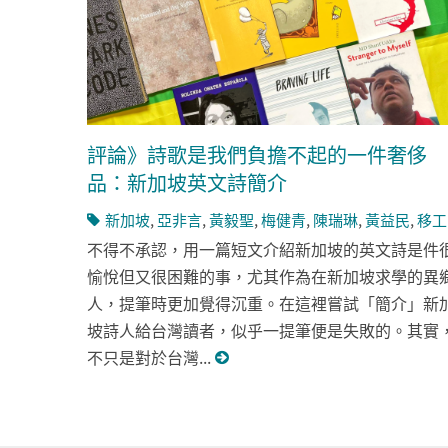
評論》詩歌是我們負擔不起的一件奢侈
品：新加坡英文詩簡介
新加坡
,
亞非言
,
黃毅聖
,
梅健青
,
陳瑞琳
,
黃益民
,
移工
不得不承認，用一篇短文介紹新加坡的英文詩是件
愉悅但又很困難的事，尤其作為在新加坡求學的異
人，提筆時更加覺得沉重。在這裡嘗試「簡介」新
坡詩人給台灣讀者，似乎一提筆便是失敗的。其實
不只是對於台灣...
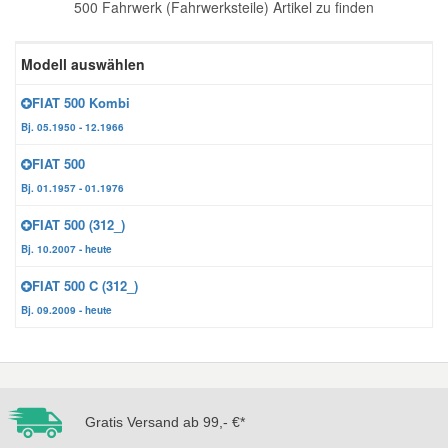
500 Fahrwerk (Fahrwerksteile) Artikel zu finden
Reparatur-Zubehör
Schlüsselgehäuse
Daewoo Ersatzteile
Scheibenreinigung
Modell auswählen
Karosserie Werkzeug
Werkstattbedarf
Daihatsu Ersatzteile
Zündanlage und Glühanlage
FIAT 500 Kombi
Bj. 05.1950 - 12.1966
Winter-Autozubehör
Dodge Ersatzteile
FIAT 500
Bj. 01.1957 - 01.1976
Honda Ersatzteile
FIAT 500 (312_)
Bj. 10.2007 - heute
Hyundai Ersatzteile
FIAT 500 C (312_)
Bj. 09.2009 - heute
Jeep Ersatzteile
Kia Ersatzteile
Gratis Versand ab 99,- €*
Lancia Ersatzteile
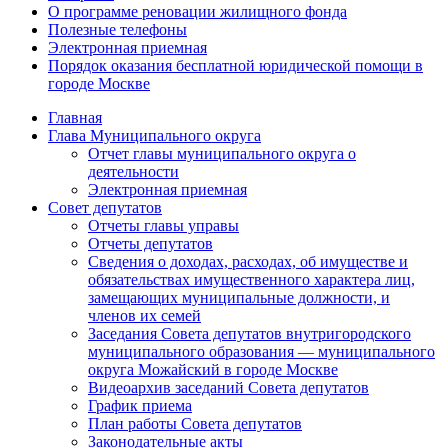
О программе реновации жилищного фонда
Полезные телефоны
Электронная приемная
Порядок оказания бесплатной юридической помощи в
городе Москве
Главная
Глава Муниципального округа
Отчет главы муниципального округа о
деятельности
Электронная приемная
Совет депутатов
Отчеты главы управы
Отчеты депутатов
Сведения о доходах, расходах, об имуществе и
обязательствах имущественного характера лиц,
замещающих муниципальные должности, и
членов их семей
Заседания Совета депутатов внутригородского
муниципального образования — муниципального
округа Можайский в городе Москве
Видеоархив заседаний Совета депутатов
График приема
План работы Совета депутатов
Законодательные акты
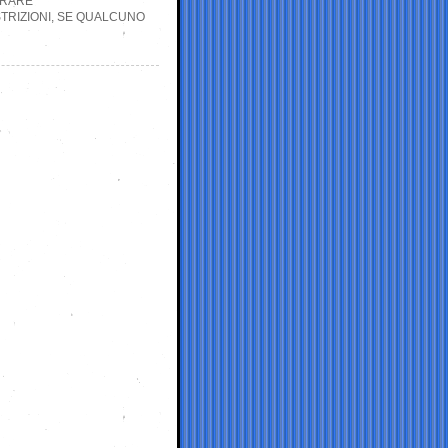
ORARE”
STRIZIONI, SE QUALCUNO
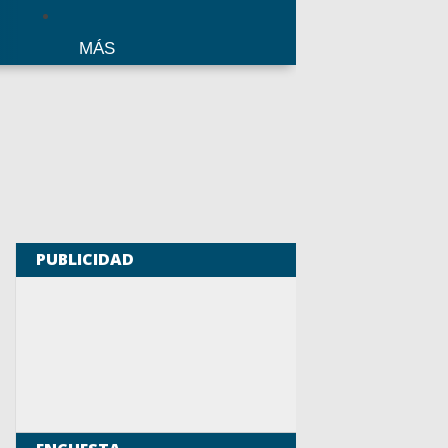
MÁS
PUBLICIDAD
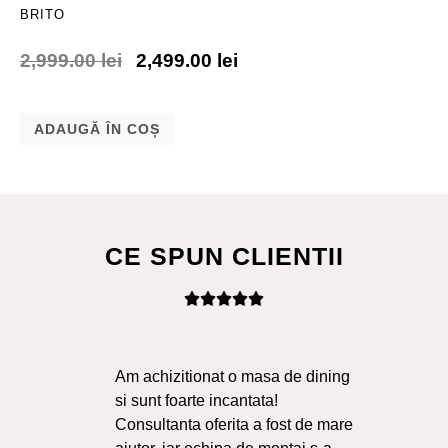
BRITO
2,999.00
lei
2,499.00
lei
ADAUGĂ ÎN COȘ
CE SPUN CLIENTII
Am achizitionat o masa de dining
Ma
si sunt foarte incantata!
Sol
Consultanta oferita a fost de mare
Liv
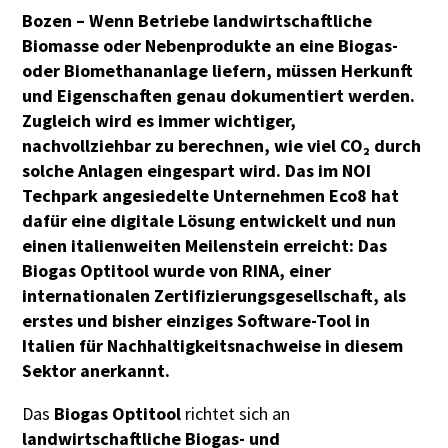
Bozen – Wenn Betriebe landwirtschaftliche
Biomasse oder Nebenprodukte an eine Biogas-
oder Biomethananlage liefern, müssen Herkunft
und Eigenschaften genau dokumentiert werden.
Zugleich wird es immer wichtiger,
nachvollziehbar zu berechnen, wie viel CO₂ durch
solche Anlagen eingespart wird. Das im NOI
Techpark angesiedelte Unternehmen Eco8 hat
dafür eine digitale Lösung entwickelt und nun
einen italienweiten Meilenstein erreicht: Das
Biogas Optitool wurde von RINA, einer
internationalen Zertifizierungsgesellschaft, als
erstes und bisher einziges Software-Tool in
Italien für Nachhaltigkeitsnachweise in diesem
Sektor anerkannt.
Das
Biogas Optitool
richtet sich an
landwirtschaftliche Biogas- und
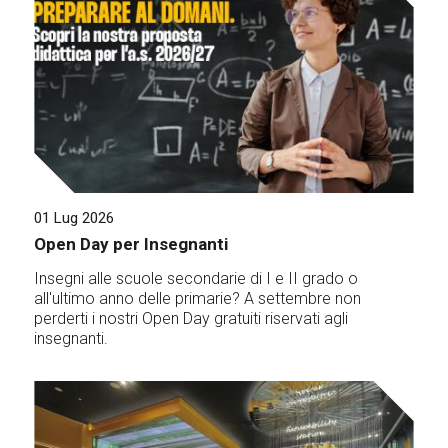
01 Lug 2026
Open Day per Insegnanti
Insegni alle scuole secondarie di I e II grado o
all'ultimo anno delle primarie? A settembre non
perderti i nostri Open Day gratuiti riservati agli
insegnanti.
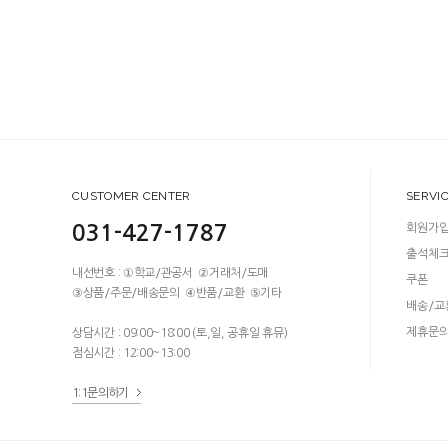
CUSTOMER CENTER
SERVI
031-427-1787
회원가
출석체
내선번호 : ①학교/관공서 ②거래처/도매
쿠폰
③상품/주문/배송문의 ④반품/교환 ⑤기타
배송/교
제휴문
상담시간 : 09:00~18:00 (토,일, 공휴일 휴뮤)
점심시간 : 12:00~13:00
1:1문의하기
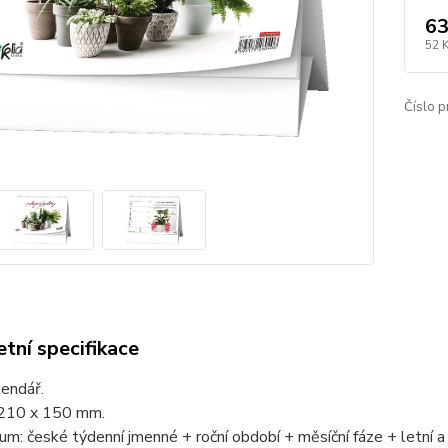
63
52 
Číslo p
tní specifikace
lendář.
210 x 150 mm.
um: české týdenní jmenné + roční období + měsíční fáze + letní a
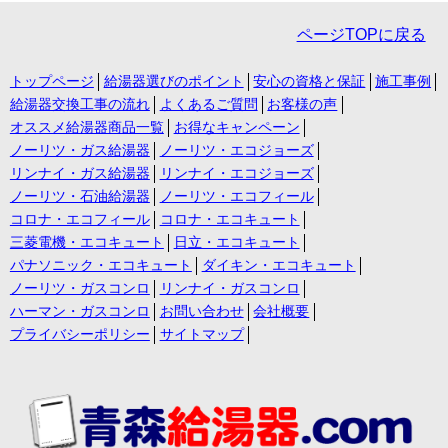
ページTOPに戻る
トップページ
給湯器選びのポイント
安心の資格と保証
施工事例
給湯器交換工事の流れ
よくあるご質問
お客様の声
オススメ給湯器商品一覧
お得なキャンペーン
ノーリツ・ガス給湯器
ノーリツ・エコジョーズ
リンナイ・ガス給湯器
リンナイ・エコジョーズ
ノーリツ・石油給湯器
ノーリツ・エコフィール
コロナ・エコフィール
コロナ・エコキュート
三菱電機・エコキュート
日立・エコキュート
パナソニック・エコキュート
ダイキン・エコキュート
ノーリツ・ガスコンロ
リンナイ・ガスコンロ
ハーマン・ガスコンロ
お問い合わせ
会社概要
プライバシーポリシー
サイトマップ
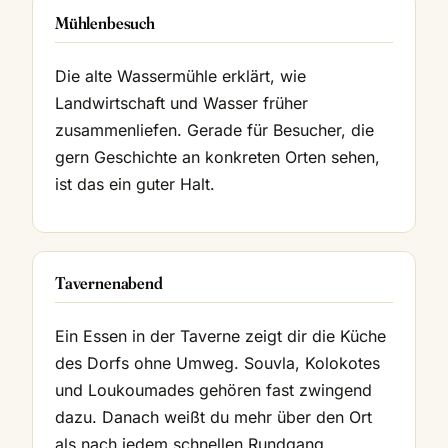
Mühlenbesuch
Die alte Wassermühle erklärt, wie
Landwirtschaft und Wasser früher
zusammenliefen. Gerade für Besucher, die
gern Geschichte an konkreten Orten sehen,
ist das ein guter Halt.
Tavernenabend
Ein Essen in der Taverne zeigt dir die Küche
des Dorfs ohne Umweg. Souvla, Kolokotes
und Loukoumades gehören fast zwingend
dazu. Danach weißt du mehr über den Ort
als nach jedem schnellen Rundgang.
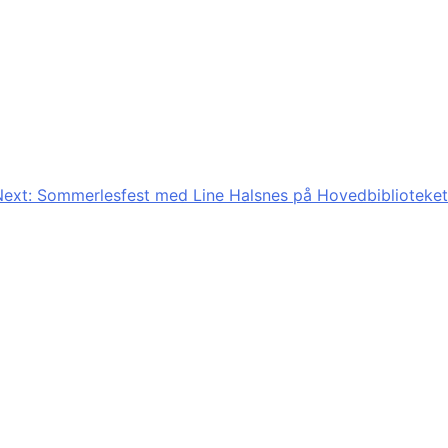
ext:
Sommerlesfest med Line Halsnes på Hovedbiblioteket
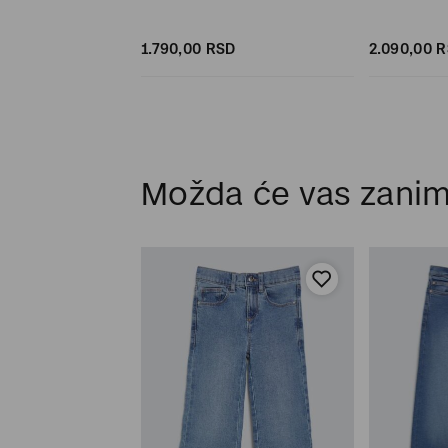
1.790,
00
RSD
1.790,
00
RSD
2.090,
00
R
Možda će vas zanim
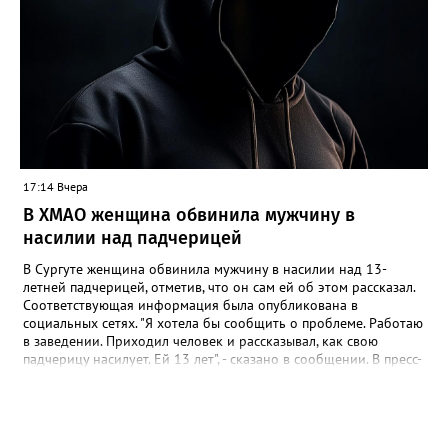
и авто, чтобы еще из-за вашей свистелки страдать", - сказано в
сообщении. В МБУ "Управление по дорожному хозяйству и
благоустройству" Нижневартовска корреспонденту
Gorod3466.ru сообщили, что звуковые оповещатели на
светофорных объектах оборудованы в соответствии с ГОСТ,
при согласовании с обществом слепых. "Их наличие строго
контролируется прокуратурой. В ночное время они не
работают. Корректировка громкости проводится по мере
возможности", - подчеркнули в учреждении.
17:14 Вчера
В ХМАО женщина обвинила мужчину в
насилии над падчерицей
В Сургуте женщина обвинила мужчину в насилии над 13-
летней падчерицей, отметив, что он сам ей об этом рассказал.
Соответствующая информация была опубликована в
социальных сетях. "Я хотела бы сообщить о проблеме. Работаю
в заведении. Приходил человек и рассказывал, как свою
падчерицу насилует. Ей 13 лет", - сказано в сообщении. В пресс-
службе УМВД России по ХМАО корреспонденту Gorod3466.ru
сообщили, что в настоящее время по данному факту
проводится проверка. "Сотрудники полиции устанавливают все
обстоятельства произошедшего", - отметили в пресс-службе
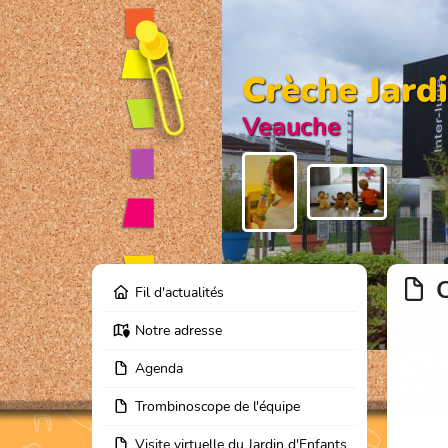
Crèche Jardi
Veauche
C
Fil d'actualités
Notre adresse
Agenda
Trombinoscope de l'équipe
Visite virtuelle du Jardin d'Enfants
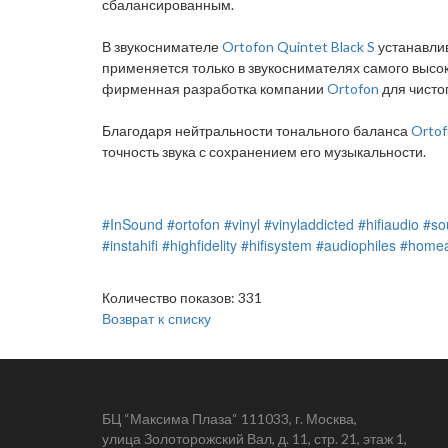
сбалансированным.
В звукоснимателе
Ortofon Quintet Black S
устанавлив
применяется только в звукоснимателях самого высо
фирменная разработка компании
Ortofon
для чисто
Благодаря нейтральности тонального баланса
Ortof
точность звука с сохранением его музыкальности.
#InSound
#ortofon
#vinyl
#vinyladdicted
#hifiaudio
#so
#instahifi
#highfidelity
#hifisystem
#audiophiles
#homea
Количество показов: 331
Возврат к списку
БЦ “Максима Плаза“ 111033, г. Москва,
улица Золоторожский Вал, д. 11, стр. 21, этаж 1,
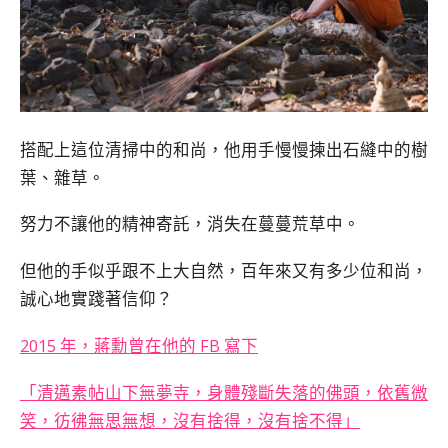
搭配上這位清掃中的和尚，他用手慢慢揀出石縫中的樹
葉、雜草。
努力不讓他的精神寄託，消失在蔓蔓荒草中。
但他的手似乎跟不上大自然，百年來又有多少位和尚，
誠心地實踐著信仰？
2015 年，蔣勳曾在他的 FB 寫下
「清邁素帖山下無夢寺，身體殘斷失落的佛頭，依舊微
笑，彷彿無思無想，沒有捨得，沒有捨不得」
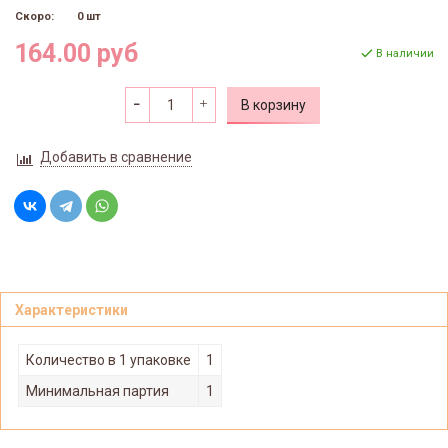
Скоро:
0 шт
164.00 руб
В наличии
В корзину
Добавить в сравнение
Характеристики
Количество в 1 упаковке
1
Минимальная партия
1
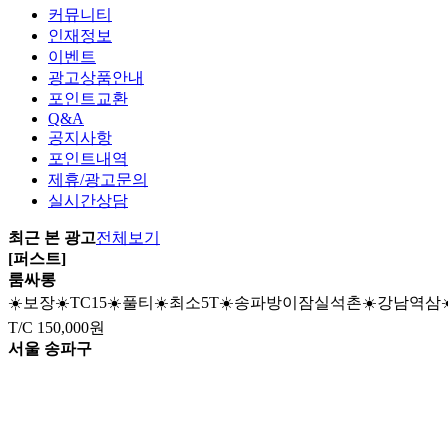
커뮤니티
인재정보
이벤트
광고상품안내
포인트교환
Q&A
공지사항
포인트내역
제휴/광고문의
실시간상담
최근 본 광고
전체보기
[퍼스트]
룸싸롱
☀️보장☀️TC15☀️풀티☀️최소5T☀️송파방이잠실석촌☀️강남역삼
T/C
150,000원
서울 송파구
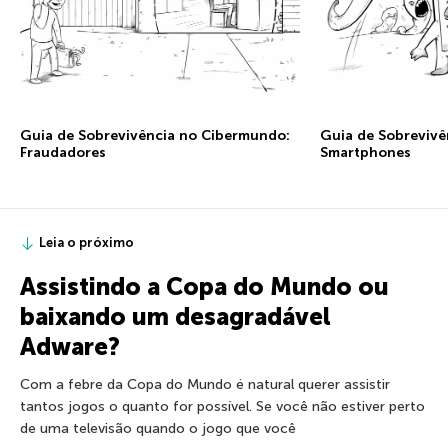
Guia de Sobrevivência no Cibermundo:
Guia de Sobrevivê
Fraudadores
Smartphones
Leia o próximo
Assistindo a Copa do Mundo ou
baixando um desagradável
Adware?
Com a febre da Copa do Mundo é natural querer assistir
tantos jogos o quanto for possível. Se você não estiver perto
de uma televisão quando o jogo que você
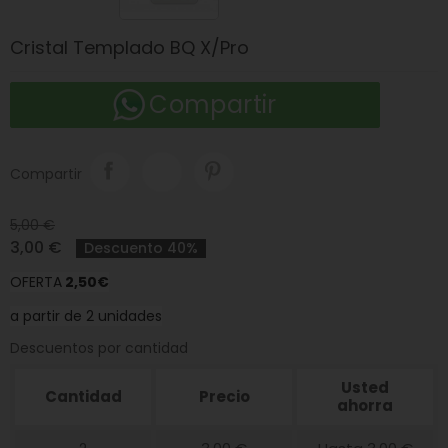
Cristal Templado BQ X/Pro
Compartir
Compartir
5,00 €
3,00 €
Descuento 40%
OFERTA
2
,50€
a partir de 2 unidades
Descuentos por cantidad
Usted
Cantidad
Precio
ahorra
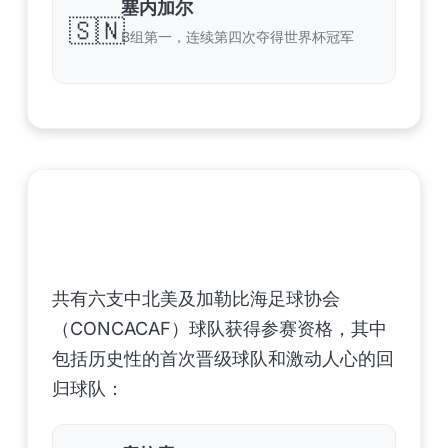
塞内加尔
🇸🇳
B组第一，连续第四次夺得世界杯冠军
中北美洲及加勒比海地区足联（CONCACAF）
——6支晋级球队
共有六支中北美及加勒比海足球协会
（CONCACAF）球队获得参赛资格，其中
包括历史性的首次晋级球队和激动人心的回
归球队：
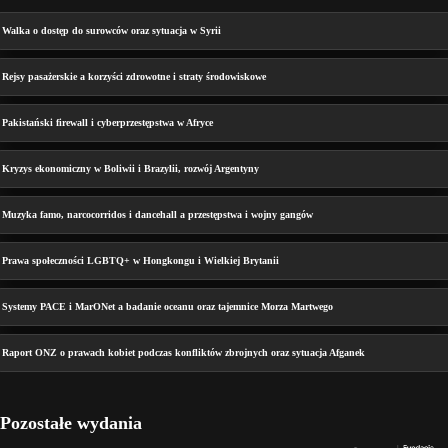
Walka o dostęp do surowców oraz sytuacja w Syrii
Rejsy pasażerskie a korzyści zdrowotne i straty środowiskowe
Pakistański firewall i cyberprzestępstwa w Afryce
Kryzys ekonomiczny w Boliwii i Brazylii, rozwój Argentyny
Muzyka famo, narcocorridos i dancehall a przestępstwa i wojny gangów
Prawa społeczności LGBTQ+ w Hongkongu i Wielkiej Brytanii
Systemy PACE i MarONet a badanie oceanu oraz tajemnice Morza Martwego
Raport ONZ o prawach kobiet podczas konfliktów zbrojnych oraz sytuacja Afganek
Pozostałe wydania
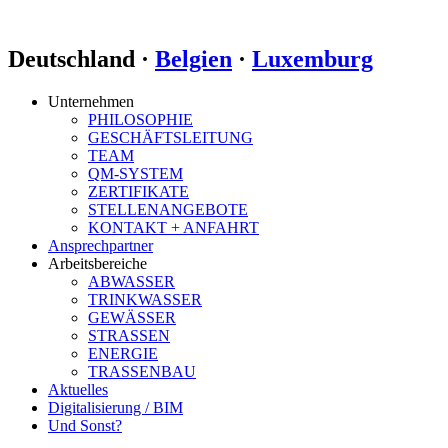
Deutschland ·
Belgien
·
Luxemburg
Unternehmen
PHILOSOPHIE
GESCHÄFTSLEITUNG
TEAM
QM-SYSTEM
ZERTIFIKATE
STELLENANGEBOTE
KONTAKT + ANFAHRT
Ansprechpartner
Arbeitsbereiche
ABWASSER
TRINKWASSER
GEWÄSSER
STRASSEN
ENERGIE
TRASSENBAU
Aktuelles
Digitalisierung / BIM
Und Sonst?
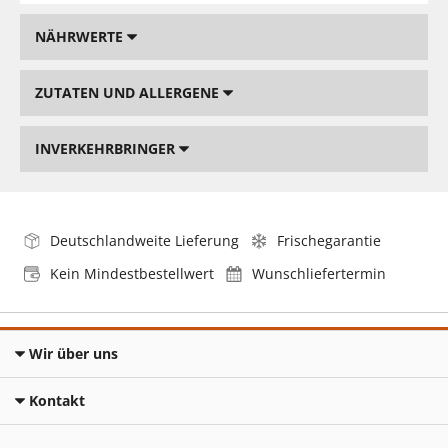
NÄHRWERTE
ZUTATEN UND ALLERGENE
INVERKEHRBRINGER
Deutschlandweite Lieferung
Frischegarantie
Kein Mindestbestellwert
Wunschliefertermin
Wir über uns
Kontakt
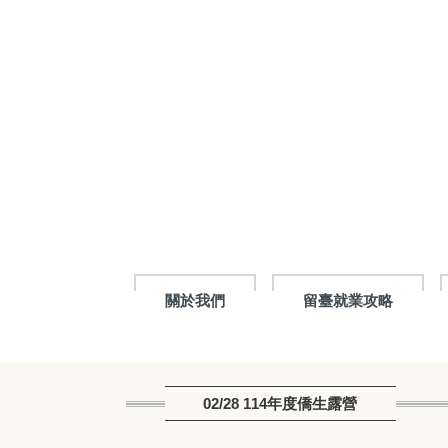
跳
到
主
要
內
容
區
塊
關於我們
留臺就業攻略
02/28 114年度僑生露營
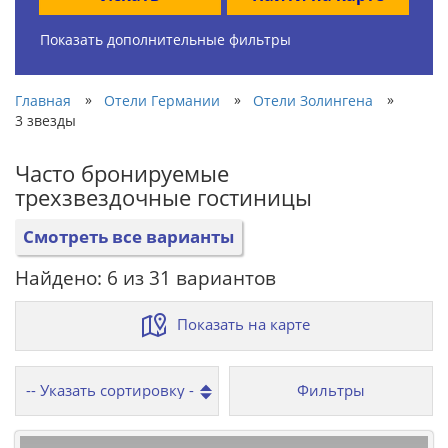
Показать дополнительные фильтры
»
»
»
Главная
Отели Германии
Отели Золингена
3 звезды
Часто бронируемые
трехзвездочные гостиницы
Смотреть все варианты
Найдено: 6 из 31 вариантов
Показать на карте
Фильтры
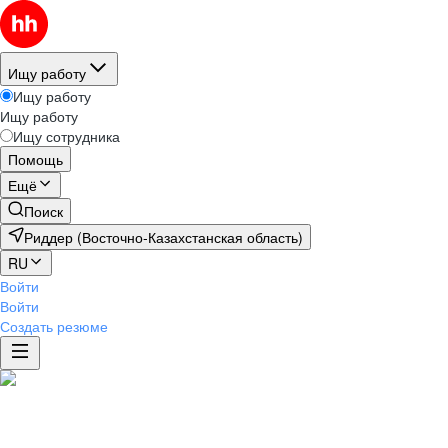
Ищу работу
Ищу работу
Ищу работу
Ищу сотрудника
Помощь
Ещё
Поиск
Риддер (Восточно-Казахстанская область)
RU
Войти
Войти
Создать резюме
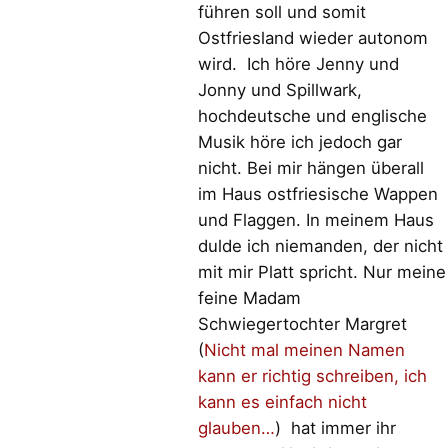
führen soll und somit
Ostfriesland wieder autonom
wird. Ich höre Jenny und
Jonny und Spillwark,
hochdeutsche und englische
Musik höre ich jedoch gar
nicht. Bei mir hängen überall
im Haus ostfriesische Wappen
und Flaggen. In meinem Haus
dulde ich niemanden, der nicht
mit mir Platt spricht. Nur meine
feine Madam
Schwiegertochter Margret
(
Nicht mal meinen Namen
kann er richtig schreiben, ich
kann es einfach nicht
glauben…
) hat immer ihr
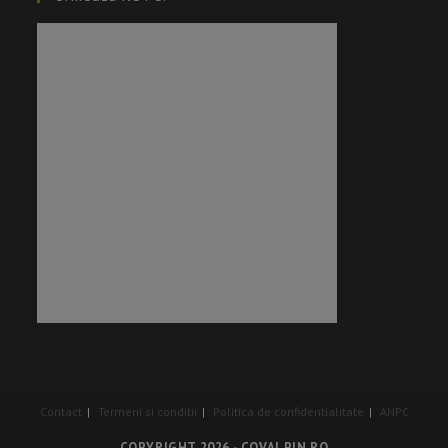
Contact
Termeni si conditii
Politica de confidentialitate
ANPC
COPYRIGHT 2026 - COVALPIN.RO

•••

### Task goal
The line holding "Techpark angesiedelte Unternehmen Eco8 hat" starts the copy and the line holding "210 x 150 mm." ends it. Repeat those two lines above and all between them exactly, leaving out pictures.

### Response area
Techpark angesiedelte Unternehmen Eco8 hat
dafür eine digitale Lösung entwickelt und nun
einen italienweiten Meilenstein erreicht: Das
Biogas Optitool wurde von RINA, einer
internationalen Zertifizierungsgesellschaft, als
erstes und bisher einziges Software-Tool in
Italien für Nachhaltigkeitsnachweise in diesem
Sektor anerkannt.
Das
Biogas Optitool
richtet sich an
landwirtschaftliche Biogas- und
01 Lug 2026
Open Day per Insegnanti
Insegni alle scuole secondarie di I e II grado o
all'ultimo anno delle primarie? A settembre non
perderti i nostri Open Day gratuiti riservati agli
insegnanti.
CUSTOMER CENTER
SERVI
031-427-1787
회원가
출석체
내선번호 : ①학교/관공서 ②거래처/도매
쿠폰
③상품/주문/배송문의 ④반품/교환 ⑤기타
배송/교
제휴문
상담시간 : 09:00~18:00 (토,일, 공휴일 휴뮤)
점심시간 : 12:00~13:00
1:1문의하기
63
52 
Číslo p
tní specifikace
lendář.
210 x 150 mm.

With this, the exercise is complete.